Saved entries:

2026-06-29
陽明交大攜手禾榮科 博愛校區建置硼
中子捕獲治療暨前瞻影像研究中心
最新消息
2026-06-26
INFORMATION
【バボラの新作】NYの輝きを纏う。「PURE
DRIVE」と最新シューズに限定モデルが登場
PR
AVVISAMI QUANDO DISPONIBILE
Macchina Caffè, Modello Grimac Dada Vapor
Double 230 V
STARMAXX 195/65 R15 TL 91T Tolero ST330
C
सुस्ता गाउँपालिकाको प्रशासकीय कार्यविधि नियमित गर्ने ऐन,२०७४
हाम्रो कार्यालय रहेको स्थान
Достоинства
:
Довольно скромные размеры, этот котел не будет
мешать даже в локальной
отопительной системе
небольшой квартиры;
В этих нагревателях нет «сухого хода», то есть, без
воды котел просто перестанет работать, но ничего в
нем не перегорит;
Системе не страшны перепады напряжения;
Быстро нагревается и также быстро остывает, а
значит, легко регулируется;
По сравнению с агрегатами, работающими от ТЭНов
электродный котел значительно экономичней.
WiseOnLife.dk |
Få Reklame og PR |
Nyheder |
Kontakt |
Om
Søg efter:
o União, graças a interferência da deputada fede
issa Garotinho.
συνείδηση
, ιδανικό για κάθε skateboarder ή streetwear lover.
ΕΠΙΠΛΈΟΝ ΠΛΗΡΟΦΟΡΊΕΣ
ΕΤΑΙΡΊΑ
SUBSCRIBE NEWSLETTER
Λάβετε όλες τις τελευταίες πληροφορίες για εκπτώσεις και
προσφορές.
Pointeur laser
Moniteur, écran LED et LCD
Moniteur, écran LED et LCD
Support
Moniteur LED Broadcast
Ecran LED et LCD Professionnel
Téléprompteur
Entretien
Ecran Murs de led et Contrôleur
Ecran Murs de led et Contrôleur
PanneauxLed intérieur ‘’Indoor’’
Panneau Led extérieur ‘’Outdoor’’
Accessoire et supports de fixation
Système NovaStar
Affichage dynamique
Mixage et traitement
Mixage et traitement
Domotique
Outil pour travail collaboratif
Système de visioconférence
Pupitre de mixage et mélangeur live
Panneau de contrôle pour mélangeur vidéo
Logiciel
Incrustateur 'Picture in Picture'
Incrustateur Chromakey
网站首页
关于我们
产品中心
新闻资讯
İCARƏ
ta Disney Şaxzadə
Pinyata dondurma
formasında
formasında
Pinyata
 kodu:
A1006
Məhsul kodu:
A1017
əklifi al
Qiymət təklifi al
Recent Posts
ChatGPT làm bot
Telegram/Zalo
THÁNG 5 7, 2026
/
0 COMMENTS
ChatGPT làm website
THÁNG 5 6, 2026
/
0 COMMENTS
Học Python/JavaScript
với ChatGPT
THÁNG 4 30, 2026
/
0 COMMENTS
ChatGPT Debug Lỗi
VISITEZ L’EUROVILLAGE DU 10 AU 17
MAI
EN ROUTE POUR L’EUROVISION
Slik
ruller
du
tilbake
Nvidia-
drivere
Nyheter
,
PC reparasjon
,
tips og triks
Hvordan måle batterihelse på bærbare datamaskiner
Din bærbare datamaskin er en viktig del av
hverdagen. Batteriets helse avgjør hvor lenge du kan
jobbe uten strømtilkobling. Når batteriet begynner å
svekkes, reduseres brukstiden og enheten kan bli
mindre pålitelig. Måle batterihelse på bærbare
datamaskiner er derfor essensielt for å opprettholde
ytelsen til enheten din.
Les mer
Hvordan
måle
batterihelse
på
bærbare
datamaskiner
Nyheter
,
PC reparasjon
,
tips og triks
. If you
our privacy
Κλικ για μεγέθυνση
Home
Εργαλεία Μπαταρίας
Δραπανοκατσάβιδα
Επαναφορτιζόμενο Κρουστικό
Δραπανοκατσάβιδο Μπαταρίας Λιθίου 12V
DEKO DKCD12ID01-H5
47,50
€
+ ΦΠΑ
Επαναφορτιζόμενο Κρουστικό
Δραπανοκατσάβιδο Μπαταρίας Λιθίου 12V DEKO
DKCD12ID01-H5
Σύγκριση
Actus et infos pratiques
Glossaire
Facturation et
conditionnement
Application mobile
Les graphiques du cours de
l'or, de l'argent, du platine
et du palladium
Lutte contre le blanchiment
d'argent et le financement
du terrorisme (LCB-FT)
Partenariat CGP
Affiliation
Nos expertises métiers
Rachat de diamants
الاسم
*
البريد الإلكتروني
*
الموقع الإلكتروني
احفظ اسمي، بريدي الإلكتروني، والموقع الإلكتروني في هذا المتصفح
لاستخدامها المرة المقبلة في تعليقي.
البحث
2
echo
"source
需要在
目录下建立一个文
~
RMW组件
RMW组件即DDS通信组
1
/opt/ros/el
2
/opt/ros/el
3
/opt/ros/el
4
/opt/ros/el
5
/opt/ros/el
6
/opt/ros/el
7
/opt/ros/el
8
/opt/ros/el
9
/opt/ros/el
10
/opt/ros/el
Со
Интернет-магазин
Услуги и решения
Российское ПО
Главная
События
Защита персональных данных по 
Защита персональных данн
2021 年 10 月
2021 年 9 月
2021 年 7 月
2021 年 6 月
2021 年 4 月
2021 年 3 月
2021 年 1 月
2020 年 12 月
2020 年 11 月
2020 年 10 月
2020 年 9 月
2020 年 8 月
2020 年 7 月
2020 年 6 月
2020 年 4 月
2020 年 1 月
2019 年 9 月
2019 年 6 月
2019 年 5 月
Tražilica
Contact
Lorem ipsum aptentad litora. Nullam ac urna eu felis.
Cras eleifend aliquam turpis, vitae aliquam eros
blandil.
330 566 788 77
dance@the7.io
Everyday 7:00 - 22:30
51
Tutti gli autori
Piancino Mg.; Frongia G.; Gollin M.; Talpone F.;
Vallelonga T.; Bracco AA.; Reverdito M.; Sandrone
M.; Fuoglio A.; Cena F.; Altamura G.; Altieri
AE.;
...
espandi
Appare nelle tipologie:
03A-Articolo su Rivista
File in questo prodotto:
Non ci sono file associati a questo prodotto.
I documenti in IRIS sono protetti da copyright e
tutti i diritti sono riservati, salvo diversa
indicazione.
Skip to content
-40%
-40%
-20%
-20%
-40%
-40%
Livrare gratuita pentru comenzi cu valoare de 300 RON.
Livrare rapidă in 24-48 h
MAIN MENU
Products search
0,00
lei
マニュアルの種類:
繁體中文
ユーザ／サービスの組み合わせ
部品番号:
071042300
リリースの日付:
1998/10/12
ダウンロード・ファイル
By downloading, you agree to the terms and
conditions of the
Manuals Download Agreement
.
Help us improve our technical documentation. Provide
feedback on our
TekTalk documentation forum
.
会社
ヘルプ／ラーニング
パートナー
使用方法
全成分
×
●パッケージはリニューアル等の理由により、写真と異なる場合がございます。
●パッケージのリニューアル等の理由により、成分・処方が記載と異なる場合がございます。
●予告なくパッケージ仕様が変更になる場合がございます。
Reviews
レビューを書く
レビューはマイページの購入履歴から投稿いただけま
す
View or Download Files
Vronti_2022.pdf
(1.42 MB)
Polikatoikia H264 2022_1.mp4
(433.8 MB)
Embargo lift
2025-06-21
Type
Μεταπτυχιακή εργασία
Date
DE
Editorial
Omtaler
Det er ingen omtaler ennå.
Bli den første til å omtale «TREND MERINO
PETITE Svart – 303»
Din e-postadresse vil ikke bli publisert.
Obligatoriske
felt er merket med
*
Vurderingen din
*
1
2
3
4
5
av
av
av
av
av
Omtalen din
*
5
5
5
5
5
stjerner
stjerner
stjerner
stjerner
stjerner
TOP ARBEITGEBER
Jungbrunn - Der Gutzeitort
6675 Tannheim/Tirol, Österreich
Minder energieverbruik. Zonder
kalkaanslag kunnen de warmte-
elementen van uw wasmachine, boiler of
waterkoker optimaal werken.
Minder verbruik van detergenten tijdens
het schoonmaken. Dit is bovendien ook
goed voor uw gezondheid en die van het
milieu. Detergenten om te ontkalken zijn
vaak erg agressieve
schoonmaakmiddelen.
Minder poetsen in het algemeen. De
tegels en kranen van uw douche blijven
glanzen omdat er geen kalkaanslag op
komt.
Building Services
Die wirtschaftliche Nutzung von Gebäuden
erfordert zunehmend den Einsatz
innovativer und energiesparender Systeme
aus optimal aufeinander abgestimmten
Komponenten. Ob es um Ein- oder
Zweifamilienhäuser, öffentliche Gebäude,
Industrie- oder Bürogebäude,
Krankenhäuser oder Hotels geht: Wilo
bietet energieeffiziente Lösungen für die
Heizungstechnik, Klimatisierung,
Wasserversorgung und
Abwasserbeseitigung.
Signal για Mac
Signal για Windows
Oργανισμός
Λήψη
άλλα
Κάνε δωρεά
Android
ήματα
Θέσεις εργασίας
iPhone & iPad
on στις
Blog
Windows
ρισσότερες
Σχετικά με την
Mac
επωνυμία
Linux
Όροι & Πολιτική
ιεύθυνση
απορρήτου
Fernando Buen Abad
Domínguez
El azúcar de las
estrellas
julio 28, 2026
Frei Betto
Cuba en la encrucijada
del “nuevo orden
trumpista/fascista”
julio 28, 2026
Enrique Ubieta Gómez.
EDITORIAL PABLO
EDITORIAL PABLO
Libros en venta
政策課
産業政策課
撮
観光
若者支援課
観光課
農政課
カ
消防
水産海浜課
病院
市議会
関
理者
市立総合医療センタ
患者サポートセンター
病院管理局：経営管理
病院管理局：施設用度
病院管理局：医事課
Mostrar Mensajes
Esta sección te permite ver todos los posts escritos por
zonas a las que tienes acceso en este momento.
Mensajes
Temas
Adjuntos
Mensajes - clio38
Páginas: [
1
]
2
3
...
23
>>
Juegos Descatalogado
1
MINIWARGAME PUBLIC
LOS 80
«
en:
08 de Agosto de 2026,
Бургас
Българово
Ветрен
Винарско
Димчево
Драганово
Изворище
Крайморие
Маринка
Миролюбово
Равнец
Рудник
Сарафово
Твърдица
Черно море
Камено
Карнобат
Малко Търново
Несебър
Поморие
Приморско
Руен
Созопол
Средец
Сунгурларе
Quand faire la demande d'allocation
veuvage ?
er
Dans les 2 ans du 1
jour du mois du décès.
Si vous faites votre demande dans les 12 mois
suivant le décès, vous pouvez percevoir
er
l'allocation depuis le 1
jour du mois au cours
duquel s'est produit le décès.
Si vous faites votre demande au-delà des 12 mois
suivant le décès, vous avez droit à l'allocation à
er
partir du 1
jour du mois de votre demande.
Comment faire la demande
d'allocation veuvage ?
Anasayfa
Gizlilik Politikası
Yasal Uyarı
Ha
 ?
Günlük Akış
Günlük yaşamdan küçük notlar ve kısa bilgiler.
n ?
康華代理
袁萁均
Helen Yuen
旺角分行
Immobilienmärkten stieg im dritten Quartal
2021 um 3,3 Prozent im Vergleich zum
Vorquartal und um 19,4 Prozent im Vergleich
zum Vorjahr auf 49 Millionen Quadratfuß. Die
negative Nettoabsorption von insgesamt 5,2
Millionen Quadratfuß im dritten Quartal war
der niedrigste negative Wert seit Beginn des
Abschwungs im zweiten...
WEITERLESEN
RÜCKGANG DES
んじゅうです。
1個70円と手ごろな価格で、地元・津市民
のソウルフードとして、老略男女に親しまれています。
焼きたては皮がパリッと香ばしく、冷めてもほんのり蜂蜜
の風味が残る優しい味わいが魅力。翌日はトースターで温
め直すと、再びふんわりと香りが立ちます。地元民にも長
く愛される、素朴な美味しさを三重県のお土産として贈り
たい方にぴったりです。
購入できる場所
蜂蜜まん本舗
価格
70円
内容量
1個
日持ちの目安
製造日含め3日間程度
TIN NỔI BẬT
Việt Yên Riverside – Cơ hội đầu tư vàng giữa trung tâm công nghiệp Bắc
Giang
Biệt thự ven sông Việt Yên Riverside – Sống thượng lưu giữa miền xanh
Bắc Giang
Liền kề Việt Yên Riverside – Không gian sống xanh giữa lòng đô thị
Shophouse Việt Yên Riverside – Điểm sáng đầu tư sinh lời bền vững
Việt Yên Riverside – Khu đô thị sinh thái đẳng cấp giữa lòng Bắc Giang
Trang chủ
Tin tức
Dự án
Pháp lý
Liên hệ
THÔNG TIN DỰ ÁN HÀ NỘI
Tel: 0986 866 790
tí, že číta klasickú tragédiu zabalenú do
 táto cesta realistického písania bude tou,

= What is being asked =
Among the lines above, show every one that contains the string "negative".

= Output of the exercise =
negative Nettoabsorption von insgesamt 5,2
der niedrigste negative Wert seit Beginn des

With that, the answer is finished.